Nathalie Cabrol, a planetary scientist at NASA’s Ames Research Center and the SETI Institute, will lead the science team for the investigation of the Atacama. Members of the science team are geologists and biologists who study both Earth and Mars at institutions including NASA Ames and the Johnson Space Center, SETI Institute, Jet Propulsion Laboratory, the University of Arizona, the University of Tennessee, Carnegie Mellon and Universidad Catolica del Norte (Chile).

“Their role in the first-year campaign will be to become acquainted with the data sent by the rover and assess the validity of astrobiological exploration strategies that will be used in the 2004 and 2005 field campaigns and on future missions to search for habitats and life on Mars,” said Cabrol.

Also under development is the capability for education and science communities to experience the mission through the EventScope interface (www.eventscope.org).

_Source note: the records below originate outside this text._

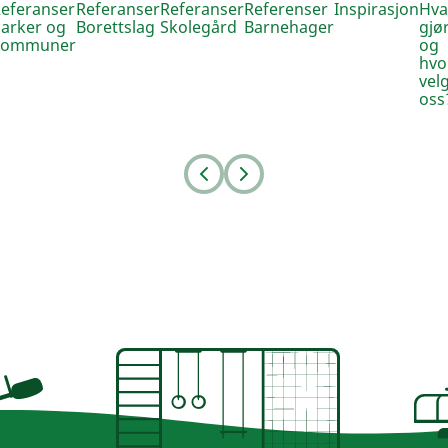
eferanser
Referanser
Referanser
Referenser
Inspirasjon
Hva
arker og
Borettslag
Skolegård
Barnehager
gjør
kommuner
og
hvo
vel
oss
Prev
Next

EventScope converts data from rovers and orbiters into three-dimensional “virtual worlds” that realistically represent remote sites, enabling students to experience the mission from their classroom computers.

EventScope’s team is directed by Peter Coppin, a research scientist at Carnegie Mellon’s STUDIO for Creative Inquiry, and includes experts in software engineering, interactive art and educational technology working to develop next generation tools for public remote experience. The goal is to have hundreds of students participating remotely in the Atacama experiment by the end of 2005.